Ground substance forms and fills spaces between bone trabeculae. It fuses with the oxide layer.

Osseointegrated implants

Osseointegrated implants

Destruction of Osseointegration

Bone resorption will occur at sites of inflammation or prolonged excessive stimulation. The main contributing factors to bone resorption are local inflammation from plaque accumulation and trauma from occlusion. Periodontal disease from plaque inflammatory response, and subsequent bone resorption can result from the following:

  • Direct action of plaque products on bone progenitor cells induce their differentiation into osteoclasts.
  • Plaque products directly on bone, destroying it through a non cellular mechanism.
  • Plaque products stimulate gingival cells, causing them to release mediators which in turn induce bone progenitor cells to differentiate in osteoclasts.
  • Plaque products cause gingival cells to release agents that can act as cofactors in bone resorption.
  • Plaque products cause gingival cells to release agents that destroy bone by direct chemical action without osteoclasts.
Resorbable Tissue Replacement (RTR) mixed with patient's blood

Resorbable Tissue Replacement (RTR) mixed with patient’s blood

Placement of Dental Implant or RCT

Extraction and placement of implant to replace endodontically compromised teeth has become common in recent years. It is an important option in cases of severely damaged teeth with hopeless prognosis.

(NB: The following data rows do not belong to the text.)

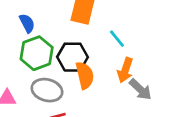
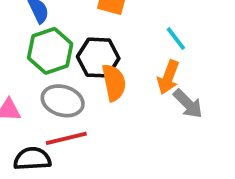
cyan line: (117, 39) -> (176, 39), moved

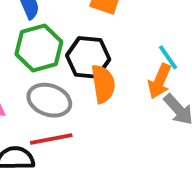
cyan line: (176, 39) -> (168, 57), moved

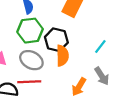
cyan line: (168, 57) -> (100, 46), turned 64
orange arrow: (159, 81) -> (79, 87), moved

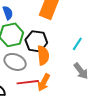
red line: (29, 82) -> (28, 82), moved
orange arrow: (79, 87) -> (44, 82), moved

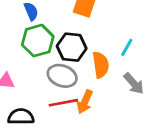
orange semicircle: (43, 55) -> (101, 65), moved
gray ellipse: (15, 62) -> (62, 76), moved

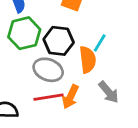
cyan line: (127, 47) -> (100, 43), moved
gray arrow: (134, 83) -> (109, 92), moved

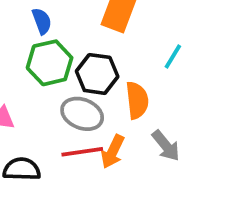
cyan line: (100, 43) -> (173, 56), moved

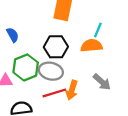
blue semicircle: (42, 21) -> (13, 35), moved
green hexagon: (50, 63) -> (26, 67), moved
orange semicircle: (137, 100) -> (91, 46), moved, turned -80

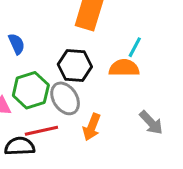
gray ellipse: (51, 71) -> (65, 98), turned 40
gray arrow: (102, 82) -> (151, 123), moved
red line: (54, 93) -> (41, 131), moved

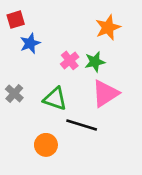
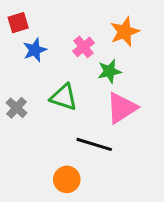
pink cross: (70, 60) -> (84, 47), moved
green triangle: (55, 99) -> (64, 97), moved
orange circle: (46, 145) -> (67, 179), moved

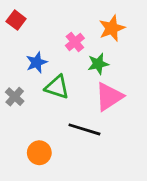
red square: (18, 23) -> (16, 20), turned -36
blue star: (35, 50) -> (37, 62), moved
orange circle: (67, 179) -> (39, 153), moved

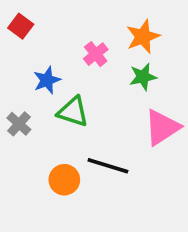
green star: (98, 64) -> (143, 77), moved
pink triangle: (109, 97) -> (162, 127), moved
orange circle: (39, 153) -> (64, 180), moved

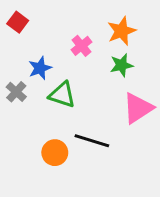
gray cross: (19, 124) -> (16, 92), moved

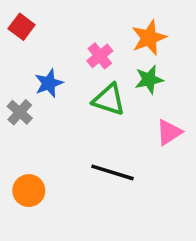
green triangle: (62, 95) -> (109, 100), moved
pink triangle: (138, 108) -> (169, 132), size x0.7
orange circle: (55, 153) -> (29, 191), moved

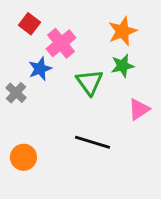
red square: (22, 27) -> (29, 24), moved
pink cross: (100, 56) -> (61, 43), moved, size x1.4
green triangle: (109, 100) -> (90, 82), turned 36

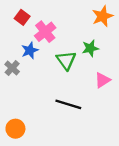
orange star: (123, 31) -> (102, 16), moved
orange circle: (23, 157) -> (15, 129), moved

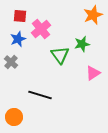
red square: (22, 17) -> (20, 16), turned -32
blue star: (30, 50) -> (18, 39), moved
black line: (68, 104) -> (40, 95), moved

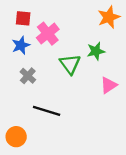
gray cross: (11, 62) -> (28, 76), moved

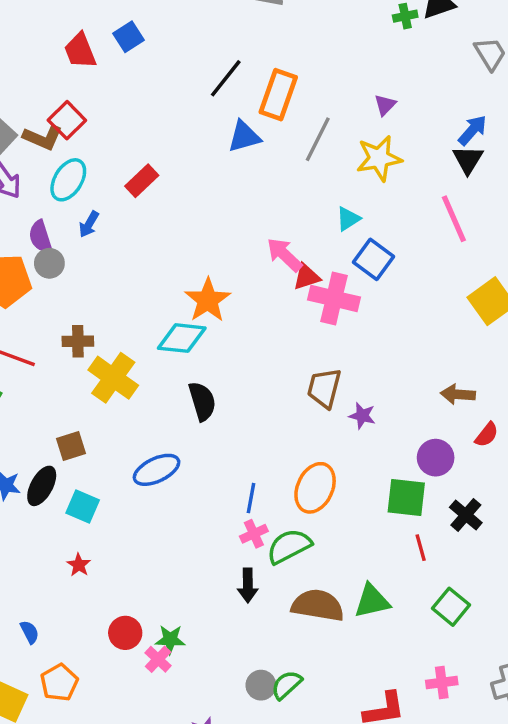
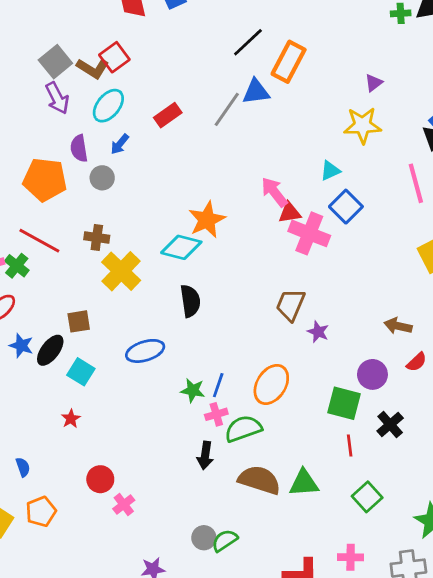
gray line: (318, 139) -> (227, 109), moved
gray circle: (49, 263) -> (102, 178), moved
green star: (170, 640) -> (193, 390), moved

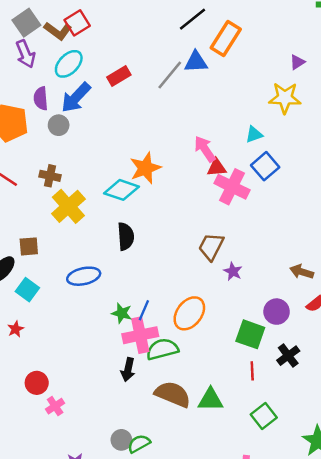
blue arrow: (120, 144) -> (76, 98), size x1.8
pink cross: (216, 414) -> (140, 335), size x1.8

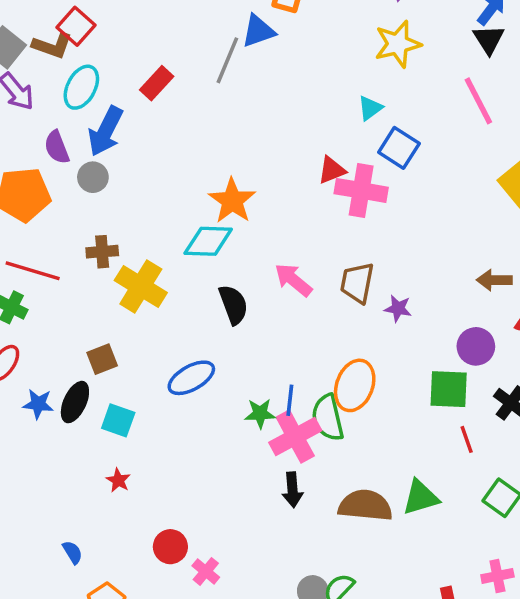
pink arrow: (205, 149) -> (293, 280), moved
green semicircle: (162, 349) -> (328, 418), moved, turned -72

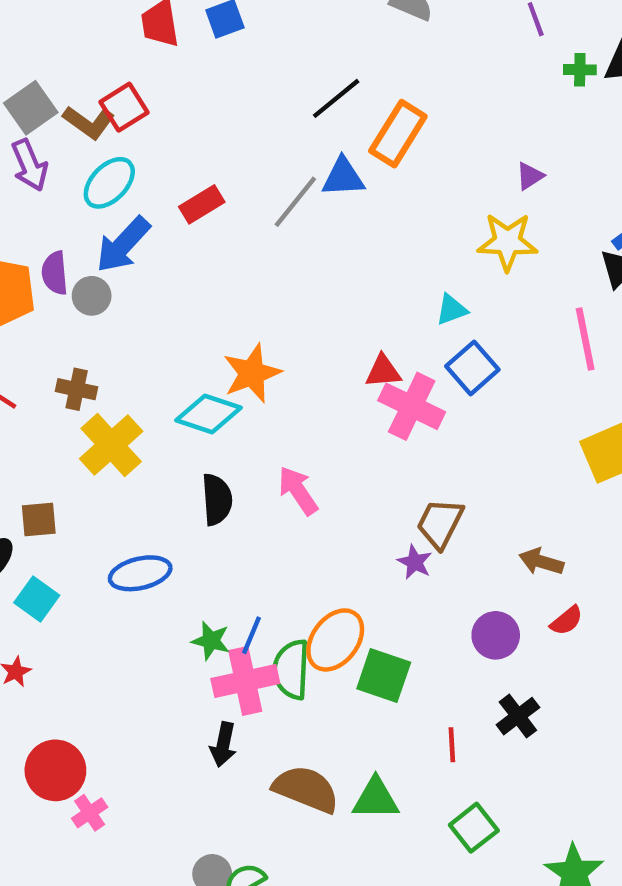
purple semicircle: (57, 147) -> (55, 273), moved
brown trapezoid: (357, 283) -> (440, 523), moved
green square: (449, 389) -> (384, 675), moved
red circle: (170, 547) -> (55, 770), size x1.4

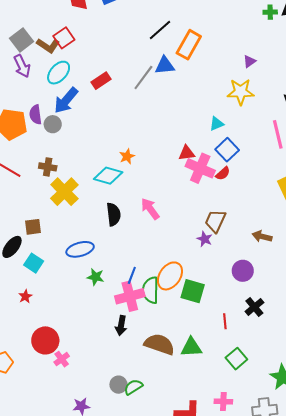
orange star: (252, 373) -> (127, 156), size x0.6
red semicircle: (567, 621) -> (223, 173), moved
green star: (211, 641) -> (96, 277), moved

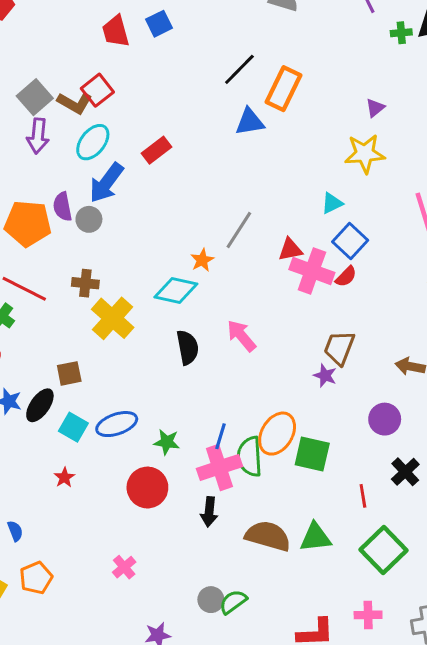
purple arrow: (22, 66) -> (38, 136), turned 35
gray line: (143, 78) -> (239, 230), moved
blue ellipse: (80, 249) -> (117, 424), moved
red circle: (45, 340) -> (147, 488), moved
green square: (236, 359) -> (384, 550), size x1.4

Root canal treatment represents a very realistic opportunity to restore most teeth with infected pulp. Dental implants must not be misused because an RCT may appear complicated. Root canal treatment has reached a level of sophistication in recent years that clinicians with proper training can carry out RCT with high rate of success.

Placement of a dental implant.

Placement of a dental implant.

Loose / mobile dental implants

When the dentist is faced with a mobile dental implant, a complete examination of the dental implant and its components should be undertaken. Mobility could be caused at different levels as follows.

Mobility at the fixture level
It is usually a case of failing osseointegration. It is also possible (but less likely) that there’s a fracture of the implant fixture.

Mobility at the abutment level
Abutment could become mobile if the abutment screw is loosened.

Mobility at the crown level
The crown component (prosthetic component) could become loose if it is decemented or the retention screw becomes loose.